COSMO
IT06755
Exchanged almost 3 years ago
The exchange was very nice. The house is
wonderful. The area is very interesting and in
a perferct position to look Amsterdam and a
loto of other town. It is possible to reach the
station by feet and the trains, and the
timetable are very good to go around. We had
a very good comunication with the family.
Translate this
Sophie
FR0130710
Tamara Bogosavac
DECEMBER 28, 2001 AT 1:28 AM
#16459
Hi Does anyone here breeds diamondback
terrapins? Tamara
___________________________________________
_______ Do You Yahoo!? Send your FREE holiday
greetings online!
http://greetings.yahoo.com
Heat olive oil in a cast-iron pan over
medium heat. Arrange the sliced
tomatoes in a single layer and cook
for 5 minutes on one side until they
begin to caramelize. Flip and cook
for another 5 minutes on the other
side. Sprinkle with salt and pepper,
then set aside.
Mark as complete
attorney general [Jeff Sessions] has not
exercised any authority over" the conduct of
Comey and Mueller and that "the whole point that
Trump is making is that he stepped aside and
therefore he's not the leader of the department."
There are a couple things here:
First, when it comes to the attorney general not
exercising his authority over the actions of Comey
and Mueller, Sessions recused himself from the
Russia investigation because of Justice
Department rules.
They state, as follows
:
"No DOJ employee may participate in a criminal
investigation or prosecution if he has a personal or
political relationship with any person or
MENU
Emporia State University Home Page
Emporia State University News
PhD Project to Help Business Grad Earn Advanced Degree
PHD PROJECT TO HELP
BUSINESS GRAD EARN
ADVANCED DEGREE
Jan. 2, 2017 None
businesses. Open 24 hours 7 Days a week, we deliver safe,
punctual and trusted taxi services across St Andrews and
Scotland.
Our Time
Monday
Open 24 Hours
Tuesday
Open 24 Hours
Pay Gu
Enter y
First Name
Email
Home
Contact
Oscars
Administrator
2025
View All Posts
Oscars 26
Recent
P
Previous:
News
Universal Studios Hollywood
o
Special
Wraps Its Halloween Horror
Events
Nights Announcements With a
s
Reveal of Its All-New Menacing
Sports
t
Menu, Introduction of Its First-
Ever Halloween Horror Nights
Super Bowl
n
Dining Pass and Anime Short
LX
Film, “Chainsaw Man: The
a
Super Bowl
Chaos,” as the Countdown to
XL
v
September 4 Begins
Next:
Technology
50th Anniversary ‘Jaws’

┄┄┄┄┄┄┄┄┄┄

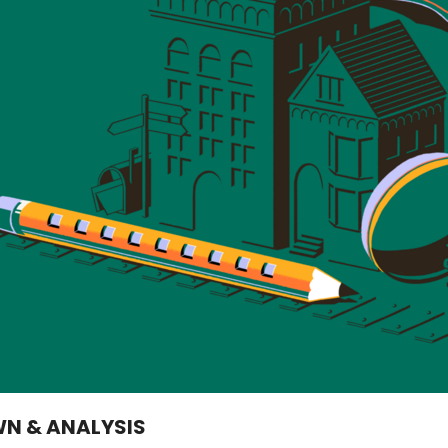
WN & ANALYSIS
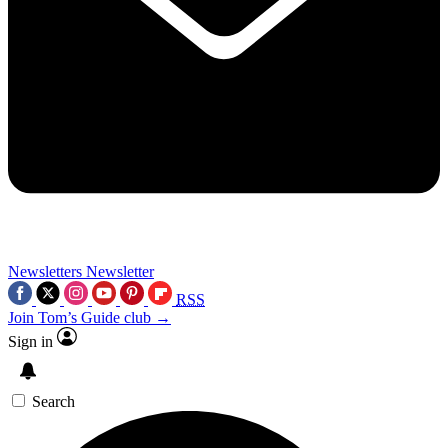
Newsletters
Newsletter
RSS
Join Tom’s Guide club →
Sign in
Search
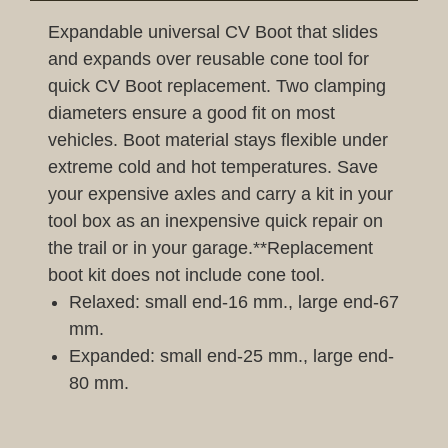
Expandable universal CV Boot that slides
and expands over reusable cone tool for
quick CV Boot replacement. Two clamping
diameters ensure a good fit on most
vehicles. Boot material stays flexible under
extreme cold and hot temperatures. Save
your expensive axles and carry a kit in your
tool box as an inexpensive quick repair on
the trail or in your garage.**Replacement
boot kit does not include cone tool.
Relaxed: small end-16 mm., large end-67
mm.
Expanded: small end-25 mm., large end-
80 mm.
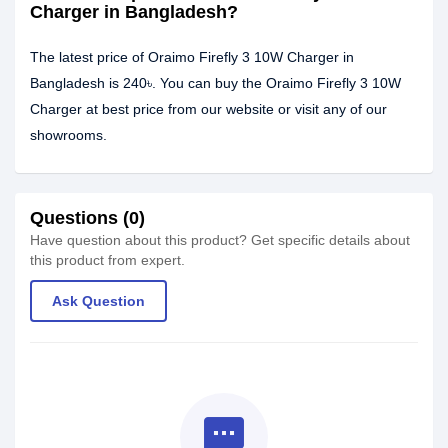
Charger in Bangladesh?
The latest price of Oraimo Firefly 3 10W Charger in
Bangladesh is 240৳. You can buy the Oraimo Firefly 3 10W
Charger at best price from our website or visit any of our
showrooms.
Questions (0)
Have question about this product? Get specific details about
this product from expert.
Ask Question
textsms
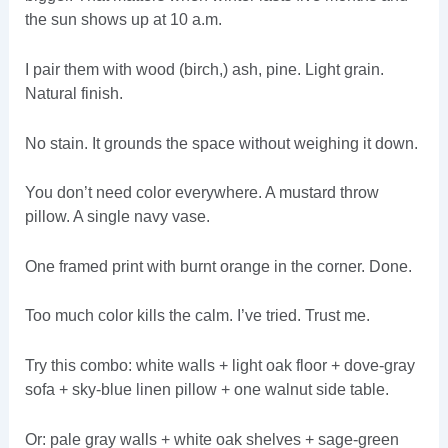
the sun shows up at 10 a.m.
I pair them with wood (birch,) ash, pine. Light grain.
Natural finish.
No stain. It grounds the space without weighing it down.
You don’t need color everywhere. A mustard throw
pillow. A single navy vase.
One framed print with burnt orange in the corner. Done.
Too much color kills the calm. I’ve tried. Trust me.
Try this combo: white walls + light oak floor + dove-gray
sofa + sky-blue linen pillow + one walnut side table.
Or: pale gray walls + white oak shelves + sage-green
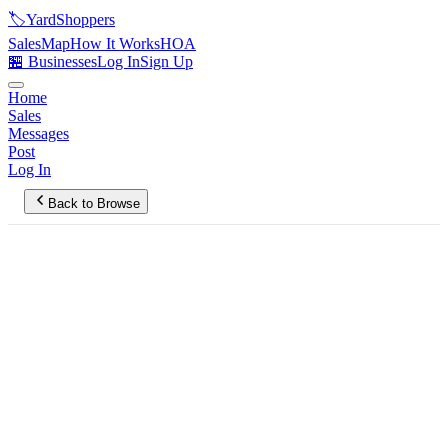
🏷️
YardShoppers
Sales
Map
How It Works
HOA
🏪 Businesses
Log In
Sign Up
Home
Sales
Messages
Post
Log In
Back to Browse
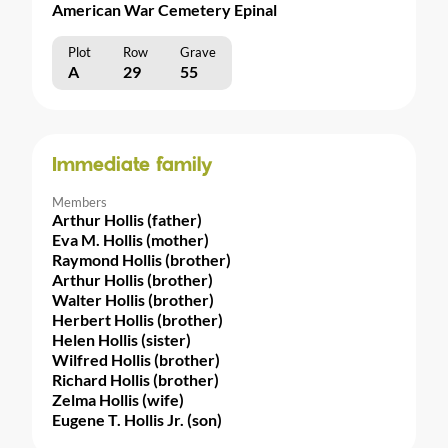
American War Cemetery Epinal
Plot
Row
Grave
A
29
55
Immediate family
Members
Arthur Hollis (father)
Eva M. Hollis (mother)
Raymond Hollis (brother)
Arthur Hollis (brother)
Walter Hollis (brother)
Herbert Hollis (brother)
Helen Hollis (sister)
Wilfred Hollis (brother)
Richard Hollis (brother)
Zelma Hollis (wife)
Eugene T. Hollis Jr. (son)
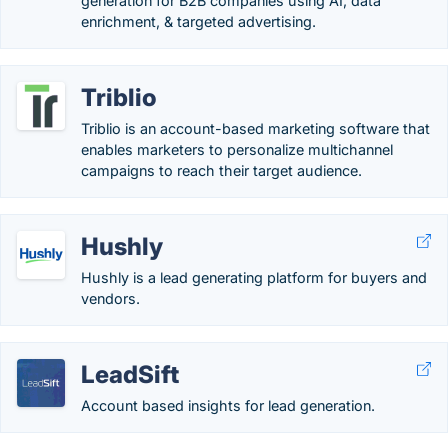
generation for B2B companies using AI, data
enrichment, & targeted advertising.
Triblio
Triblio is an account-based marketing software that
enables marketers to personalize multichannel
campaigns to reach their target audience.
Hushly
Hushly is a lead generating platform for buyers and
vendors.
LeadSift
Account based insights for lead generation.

┄┄┄┄┄┄┄┄┄┄

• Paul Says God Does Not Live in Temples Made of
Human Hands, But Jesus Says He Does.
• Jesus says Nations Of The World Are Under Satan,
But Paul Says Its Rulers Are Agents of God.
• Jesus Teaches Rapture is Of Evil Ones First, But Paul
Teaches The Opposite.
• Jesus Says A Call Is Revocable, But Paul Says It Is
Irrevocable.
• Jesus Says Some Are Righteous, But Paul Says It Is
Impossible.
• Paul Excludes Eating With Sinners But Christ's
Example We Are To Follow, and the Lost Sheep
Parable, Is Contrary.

┄┄┄┄┄┄┄┄┄┄

Begin with the line that has "September 4 Begins" in the listing above and end after the line that has "50th Anniversary ‘Jaws’"; output those lines exactly.

▶ _Output for this task_
September 4 Begins
Next:
Technology
50th Anniversary ‘Jaws’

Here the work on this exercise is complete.